* ASSIGNED TASK
An exact copy of the entries below is required, with all pictures removed.
§
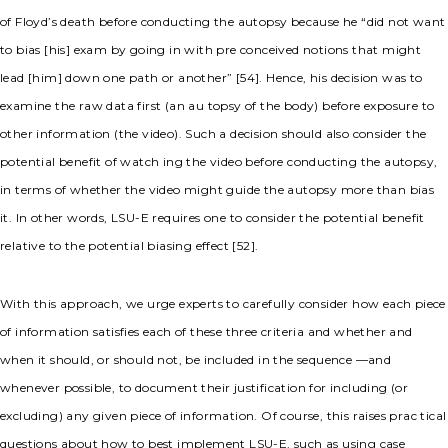
of Floyd’s death before conducting the autopsy because he “did not want
to bias [his] exam by going in with pre conceived notions that might
lead [him] down one path or another” [54]. Hence, his decision was to
examine the raw data first (an au topsy of the body) before exposure to
other information (the video). Such a decision should also consider the
potential benefit of watch ing the video before conducting the autopsy,
in terms of whether the video might guide the autopsy more than bias
it. In other words, LSU-E requires one to consider the potential benefit
relative to the potential biasing effect [52].
With this approach, we urge experts to carefully consider how each piece
of information satisfies each of these three criteria and whether and
when it should, or should not, be included in the sequence —and
whenever possible, to document their justification for including (or
excluding) any given piece of information. Of course, this raises prac tical
questions about how to best implement LSU-E, such as using case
§
* SOLUTION TO THIS TASK
of Floyd’s death before conducting the autopsy because he “did not want
to bias [his] exam by going in with pre conceived notions that might
lead [him] down one path or another” [54]. Hence, his decision was to
examine the raw data first (an au topsy of the body) before exposure to
other information (the video). Such a decision should also consider the
potential benefit of watch ing the video before conducting the autopsy,
in terms of whether the video might guide the autopsy more than bias
it. In other words, LSU-E requires one to consider the potential benefit
relative to the potential biasing effect [52].
With this approach, we urge experts to carefully consider how each piece
of information satisfies each of these three criteria and whether and
when it should, or should not, be included in the sequence —and
whenever possible, to document their justification for including (or
excluding) any given piece of information. Of course, this raises prac tical
questions about how to best implement LSU-E, such as using case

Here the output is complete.